Robert Ramey wrote:
I guess I have two questions: 1. Won't serialization fail in some way if I just seek the stream to the position found in index and try reading. 2. For random access I need to make sure that all saved objects have export key. How do I do that? Not necessary out-of-the box but where I can plug the check?
Random access into an archive would require some thought. First, it's not clear how it would be used. In general archives are nested structures, one could de-serialize an inner piece - but to where? The original data structure was embedded in something else which is not now there. So this can really only consider in the context of a specific application. Here are a couple of plausible scenarios.
a) A general purpose archive browser - this could browse the archive in a random manner but wouldn't actually de-serialize the data. I don't see any real problem here. One would need to create an index either as a side effect of archive create or with a second pass over the final archive.
I'd rather like to deserialize the data when needed.
b) using serialization for a data-state logging.
Log(Archive ar, statedata){ // save seek point to index // append to archive ar << statedata; }
Recover(Archive ar, statedata &, seekpoint) // set stream seekpoint ar >> statedata }
I could envision something like this being made to work.
Yes, I look for something like this.
So I would say that generally, serialization would be expected to be a serial operation. (surprise!). On the other hand, in certain special situations it might be possible/convenient to provide for some random access but I would expect that to be application specific.
Hmm... gotta look into this. What about my second question:
2. For random access I need to make sure that all saved objects have export key. How do I do that? Not necessary out-of-the box but where I can plug the check?
one for dynamic arrays with element-wise save
I would envision one using
ar << element_count For(i = 0; I < element_count; i++) ar << element[i]
I'm not sure that its worth adding and documenting such an obvious and trivial thing as a separate wrapper.
But on loading you need to add 'new[]' call. So load and save become non-symmetric, and you need to split serialize, which is rather inconvenient.

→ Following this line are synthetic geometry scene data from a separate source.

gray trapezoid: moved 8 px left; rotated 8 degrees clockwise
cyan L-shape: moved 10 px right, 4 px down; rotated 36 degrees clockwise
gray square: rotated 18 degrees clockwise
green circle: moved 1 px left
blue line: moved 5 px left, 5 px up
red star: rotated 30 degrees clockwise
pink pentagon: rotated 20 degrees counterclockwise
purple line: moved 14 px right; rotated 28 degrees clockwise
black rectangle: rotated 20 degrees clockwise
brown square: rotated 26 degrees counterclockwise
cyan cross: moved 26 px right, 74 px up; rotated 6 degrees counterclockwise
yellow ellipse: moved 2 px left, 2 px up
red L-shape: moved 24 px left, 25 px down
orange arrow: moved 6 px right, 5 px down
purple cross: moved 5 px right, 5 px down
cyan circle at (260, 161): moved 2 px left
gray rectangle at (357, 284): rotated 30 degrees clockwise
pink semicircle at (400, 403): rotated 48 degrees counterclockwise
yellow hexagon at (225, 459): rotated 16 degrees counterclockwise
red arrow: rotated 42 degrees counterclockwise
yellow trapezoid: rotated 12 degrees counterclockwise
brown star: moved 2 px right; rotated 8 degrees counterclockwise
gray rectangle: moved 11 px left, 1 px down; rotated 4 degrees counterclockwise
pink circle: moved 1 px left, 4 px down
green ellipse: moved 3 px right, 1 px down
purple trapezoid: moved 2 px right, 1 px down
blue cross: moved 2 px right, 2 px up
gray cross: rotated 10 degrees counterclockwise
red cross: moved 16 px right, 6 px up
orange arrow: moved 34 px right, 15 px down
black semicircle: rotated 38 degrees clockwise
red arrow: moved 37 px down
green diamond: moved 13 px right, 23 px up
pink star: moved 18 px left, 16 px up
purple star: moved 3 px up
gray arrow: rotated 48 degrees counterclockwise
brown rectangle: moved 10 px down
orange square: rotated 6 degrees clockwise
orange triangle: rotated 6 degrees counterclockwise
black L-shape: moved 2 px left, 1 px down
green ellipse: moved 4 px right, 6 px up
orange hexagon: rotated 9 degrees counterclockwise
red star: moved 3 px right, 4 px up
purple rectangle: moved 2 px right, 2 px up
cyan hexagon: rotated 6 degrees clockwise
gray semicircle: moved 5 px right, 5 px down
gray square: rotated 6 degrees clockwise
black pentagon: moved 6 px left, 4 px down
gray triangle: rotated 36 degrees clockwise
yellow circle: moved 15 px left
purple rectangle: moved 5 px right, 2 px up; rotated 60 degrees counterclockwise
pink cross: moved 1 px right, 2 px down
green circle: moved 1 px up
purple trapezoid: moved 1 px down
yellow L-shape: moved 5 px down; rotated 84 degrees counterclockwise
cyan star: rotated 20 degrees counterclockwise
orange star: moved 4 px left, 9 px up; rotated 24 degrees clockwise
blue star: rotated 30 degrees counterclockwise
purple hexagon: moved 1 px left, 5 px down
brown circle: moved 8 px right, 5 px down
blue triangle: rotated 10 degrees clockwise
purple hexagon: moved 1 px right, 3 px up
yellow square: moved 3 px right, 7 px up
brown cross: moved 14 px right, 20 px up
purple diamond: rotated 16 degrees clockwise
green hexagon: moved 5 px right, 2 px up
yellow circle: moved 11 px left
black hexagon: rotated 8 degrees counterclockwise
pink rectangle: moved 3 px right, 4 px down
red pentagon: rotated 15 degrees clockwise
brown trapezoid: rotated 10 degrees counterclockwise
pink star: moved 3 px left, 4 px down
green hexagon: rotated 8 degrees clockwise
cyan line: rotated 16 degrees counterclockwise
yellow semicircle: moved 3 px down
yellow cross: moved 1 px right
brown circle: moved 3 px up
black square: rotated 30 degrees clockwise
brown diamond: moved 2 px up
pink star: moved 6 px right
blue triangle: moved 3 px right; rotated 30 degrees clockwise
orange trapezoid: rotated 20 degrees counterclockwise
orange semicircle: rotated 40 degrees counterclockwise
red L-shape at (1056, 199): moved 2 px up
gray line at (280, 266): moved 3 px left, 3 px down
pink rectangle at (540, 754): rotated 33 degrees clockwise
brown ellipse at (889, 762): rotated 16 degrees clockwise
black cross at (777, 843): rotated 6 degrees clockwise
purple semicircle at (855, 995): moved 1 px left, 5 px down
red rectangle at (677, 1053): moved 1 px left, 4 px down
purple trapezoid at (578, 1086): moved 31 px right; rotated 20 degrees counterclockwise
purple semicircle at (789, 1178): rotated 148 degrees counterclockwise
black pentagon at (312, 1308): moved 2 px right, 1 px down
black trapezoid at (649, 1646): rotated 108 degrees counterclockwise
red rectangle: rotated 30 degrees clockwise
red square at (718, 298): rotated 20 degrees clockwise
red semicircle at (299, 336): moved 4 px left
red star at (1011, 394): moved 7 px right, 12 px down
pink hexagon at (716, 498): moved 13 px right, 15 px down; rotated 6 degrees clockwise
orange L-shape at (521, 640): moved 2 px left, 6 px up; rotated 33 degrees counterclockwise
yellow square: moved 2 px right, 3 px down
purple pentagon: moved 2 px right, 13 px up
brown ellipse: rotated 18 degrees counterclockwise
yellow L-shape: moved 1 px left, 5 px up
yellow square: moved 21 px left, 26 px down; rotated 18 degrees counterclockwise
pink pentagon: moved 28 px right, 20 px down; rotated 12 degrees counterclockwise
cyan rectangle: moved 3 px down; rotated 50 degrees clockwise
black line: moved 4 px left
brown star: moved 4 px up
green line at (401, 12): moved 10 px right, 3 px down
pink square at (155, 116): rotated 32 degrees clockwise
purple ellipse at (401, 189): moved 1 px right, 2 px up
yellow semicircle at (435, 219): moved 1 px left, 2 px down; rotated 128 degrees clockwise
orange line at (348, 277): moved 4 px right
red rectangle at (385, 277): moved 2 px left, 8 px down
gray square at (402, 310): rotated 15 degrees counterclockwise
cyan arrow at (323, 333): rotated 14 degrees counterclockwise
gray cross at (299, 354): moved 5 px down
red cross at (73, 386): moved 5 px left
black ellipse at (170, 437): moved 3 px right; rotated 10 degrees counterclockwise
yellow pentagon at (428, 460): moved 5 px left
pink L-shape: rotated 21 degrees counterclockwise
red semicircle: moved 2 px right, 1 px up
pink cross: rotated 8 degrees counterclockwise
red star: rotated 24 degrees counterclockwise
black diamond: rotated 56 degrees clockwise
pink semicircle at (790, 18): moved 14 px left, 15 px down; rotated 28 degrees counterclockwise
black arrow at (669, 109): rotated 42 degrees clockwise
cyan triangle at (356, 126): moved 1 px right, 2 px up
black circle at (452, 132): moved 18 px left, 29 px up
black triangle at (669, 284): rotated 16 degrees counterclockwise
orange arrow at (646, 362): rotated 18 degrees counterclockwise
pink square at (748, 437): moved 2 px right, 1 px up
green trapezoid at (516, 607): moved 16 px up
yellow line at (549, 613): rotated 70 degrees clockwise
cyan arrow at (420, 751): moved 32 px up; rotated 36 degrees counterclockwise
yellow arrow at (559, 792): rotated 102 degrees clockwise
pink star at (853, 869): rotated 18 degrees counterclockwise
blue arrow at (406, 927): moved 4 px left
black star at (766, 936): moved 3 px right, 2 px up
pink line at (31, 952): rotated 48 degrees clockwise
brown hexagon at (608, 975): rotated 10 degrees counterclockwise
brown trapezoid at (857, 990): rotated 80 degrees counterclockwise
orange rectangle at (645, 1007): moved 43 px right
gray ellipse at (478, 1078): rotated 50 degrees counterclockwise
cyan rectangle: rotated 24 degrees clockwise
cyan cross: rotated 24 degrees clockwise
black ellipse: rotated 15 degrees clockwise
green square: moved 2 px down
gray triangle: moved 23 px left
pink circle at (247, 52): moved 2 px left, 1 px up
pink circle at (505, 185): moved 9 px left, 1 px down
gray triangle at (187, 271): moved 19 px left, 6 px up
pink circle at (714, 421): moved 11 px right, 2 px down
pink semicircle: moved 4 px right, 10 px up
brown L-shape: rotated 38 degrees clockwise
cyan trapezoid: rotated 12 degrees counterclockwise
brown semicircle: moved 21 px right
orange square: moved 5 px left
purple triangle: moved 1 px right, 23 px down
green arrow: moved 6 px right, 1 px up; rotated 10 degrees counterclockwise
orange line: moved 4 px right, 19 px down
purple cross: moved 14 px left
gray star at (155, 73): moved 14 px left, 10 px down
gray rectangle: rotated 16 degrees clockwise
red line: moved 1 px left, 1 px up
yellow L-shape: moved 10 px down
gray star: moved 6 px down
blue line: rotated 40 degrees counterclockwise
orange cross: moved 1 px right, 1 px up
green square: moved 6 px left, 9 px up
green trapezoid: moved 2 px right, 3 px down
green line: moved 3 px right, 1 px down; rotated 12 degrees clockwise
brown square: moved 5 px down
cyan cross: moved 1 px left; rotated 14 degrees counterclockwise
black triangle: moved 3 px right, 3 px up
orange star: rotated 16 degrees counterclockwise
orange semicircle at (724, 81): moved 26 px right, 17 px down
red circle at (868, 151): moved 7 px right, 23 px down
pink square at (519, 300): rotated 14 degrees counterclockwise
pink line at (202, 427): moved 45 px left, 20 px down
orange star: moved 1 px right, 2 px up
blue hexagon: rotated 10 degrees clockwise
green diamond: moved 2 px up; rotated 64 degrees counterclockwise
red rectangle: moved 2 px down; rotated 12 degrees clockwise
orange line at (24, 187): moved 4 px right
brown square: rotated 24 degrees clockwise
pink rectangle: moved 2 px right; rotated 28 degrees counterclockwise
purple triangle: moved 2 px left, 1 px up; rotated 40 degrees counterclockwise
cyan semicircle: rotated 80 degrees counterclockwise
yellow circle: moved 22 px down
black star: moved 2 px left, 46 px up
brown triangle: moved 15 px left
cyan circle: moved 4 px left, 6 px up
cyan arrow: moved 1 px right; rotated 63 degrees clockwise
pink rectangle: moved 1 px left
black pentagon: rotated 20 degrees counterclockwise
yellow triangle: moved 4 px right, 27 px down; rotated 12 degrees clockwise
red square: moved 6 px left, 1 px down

and another for dynamic arrays with binary save.
I see the binary object as filling that role.
Ar << make_binary_object(dynamic_array_address, element_size * element_count);
I once did propose a manual section name "Serialization Wrappers" which would have a couple of examples and highlight the fact that nvp and binary_object are instances of this concept. The idea was received unenthusiastically at the time but now I'm becoming convinced It's more effective to explain and illustrate the concept rather than try to anticipate all the wrappers that users might need. Actually, I think having such a section would have avoided the confusion surrounding the intended usage and purpose of binary_object.
Sure, docs rarely hurt.
I agree. I actually have a *crazy* but cute idea that one can use file offset for object id. How object ids are assigned and can I customize that process? That would keep overhead at absolute minimum.
Object_id are assigned sequentially starting with 0. They are only used for classes which require tracking (e.g. when instances are serialized through pointers) they are used as indices into a vector so using these indices keeps overhead to a minimum. There are cases when an object id is assigned but not written to the archive I don't see these as having much utility outside of serialization.
So, it's not easily possible to plug a different algorithm?
Ah, I've missed that. Do I need to provide both 'type' and 'value'? Can't serialization library work with just one?
Could be. I just provided both so that I could interoperate with mpl without having to think about each specific case.
But for user this can be inconvenient.
Actually, my archive initially have only one (non-templated) 'save' for unsigned. I got compile error until I've declared 'save' for const char*. I'm not sure why.
Its probably because of the above (pointer to a primitive type). Attempts to serialize instances of types whose implementation level is set to not-serializable will result in compile time assertions. (these assertions are sometimes the reason for the deep nested mpl).
In fact, it looked like the library tried to save char* somewhere.... I'll take a second look.
Right. I think this problem can be addressed with a wrapper for dynamic array
char* str(0); ar >> make_dynarray_wrapper(str)
so that the library allocates the string itself.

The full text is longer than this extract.